Un renforcement des contrôles a été mis en place aux frontières avec l'aide du Brésil. En plus de la police, de la gendarmerie et de la douane, les forces armées de Guyane ont été déployées dans le cadre de l'opération Résiliences. 

"La police civile brésilienne effectue aussi des patrouilles fluviales. Cela nous permet d'aider la population à prendre conscience que le confinement, qu'il soit à Saint-Georges ou à Oiapoque, consiste à ne pas traverser le fleuve", a détaillé le préfet à France GuyaneTout accostage de pirogue sur la rive française est interdit et sur le pont, les passages sont "strictement réglementés et limités", a assuré Edouard Philippe. Le 11 mai, le confinement a été maintenu à Saint-Georges jusqu'à la fin du mois au plus tôt.

Les mesures de prévention sont difficiles à appliquer

Comme le reste de la France, des mesures barrières et de distanciation sociale ont été mises en place. En plus des difficultés à avoir accès à l'eau, au savon et à un masque, "le confinement dans des habitations précaires pourvues d'un toit en tôle et le plus souvent d'une ou deux pièces pour une famille comptant plusieurs enfants, le tout sous une température de 35°C, paraît presque impossible à appliquer", avertit une professionnelle de santé sur Guyaweb

Des difficultés encore plus grandes pour les communautés amérindiennes et bushinenge, souligne La 1ère. En cas de suspicion d'une contamination, l'accès au soin ne peut pas être immédiat, facilitant ainsi la propagation du virus. "Les habitants de Grand-Santi sont à deux voire cinq heures en pirogue (en saison sèche) du premier centre hospitalier. Il n'y a sur site, et ce pour tous les écarts avoisinant, qu'un centre délocalisé de prévention et de soins, rappelle dans un communiqué le Grand Conseil coutumier. Pour toute urgence, les évacuations sanitaires par les airs restent la seule alternative."

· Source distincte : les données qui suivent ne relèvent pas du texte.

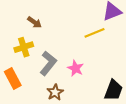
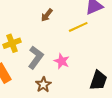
brown arrow: (34, 22) -> (47, 15), moved, turned 96

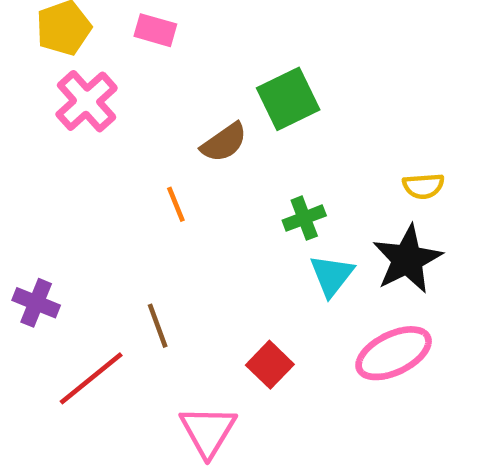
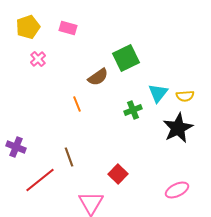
pink cross: (87, 101) -> (38, 59), size x0.6
cyan triangle: (332, 275) -> (158, 93), moved
pink ellipse: (394, 353) -> (177, 190), moved, size x0.7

A cette situation inquiétante s'ajoute une pénurie chronique de professionnels de santé ainsi qu'un nombre de lits en service de réanimation très restreint.

une professionnelle de santé

sur Guyaweb

Conséquences, dans ce territoire où 40% de la population vit sous le seuil de pauvreté, les inégalités se sont accentuées. "Beaucoup de gens subsistent grâce à l'économie informelle mais, avec le confinement, ils ne peuvent plus vivre de ces petits jobs, ni aller au marché. Les besoins d'aides alimentaires sont criants et en constante augmentation", rajoute Aude Trépont, coordinatrice de Médecins du monde en Guyane à La Croix (article réservé aux abonnés). "La situation est dangereuse, il va falloir prendre la mesure des forces de chacun. On a besoin d'être aidés sur ces questions, alerte-t-elle sur RFI. Il faut plus de moyens mis en œuvre sur les territoires d'outre-mer, surtout connaissant leur fragilité."